- **MATERIAL FOR THE TASK**
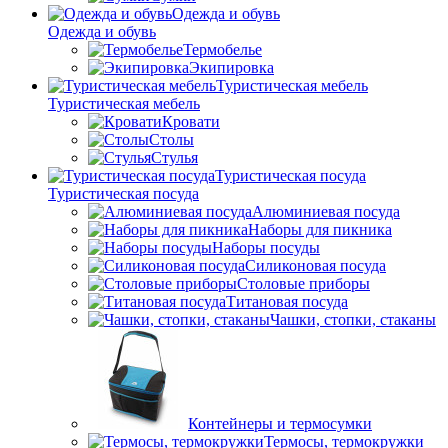
Одежда и обувь
Одежда и обувь
Термобелье
Экипировка
Туристическая мебель
Туристическая мебель
Кровати
Столы
Стулья
Туристическая посуда
Туристическая посуда
Алюминиевая посуда
Наборы для пикника
Наборы посуды
Силиконовая посуда
Столовые приборы
Титановая посуда
Чашки, стопки, стаканы
Контейнеры и термосумки
Термосы, термокружки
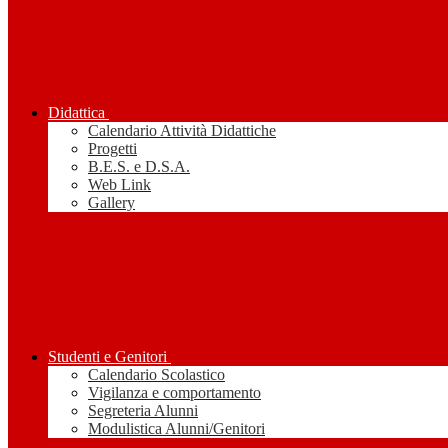
Didattica
Calendario Attività Didattiche
Progetti
B.E.S. e D.S.A.
Web Link
Gallery
Studenti e Genitori
Calendario Scolastico
Vigilanza e comportamento
Segreteria Alunni
Modulistica Alunni/Genitori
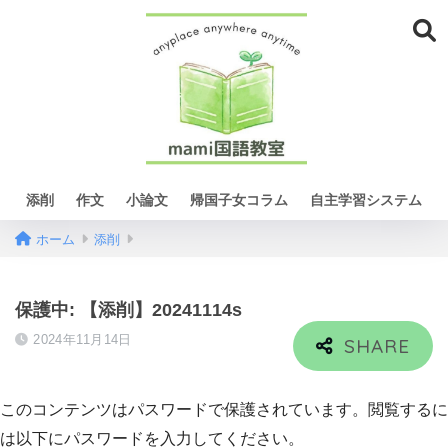
添削
作文
小論文
帰国子女コラム
自主学習システム
ホーム
添削
保護中: 【添削】20241114s
2024年11月14日
このコンテンツはパスワードで保護されています。閲覧するに
は以下にパスワードを入力してください。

- **WHAT IS EXPECTED**
Please filter the entries above down to the lines holding "посуда" and copy them.

- **RESPONSE AREA**
Туристическая посуда
Туристическая посуда
Алюминиевая посуда
Силиконовая посуда
Титановая посуда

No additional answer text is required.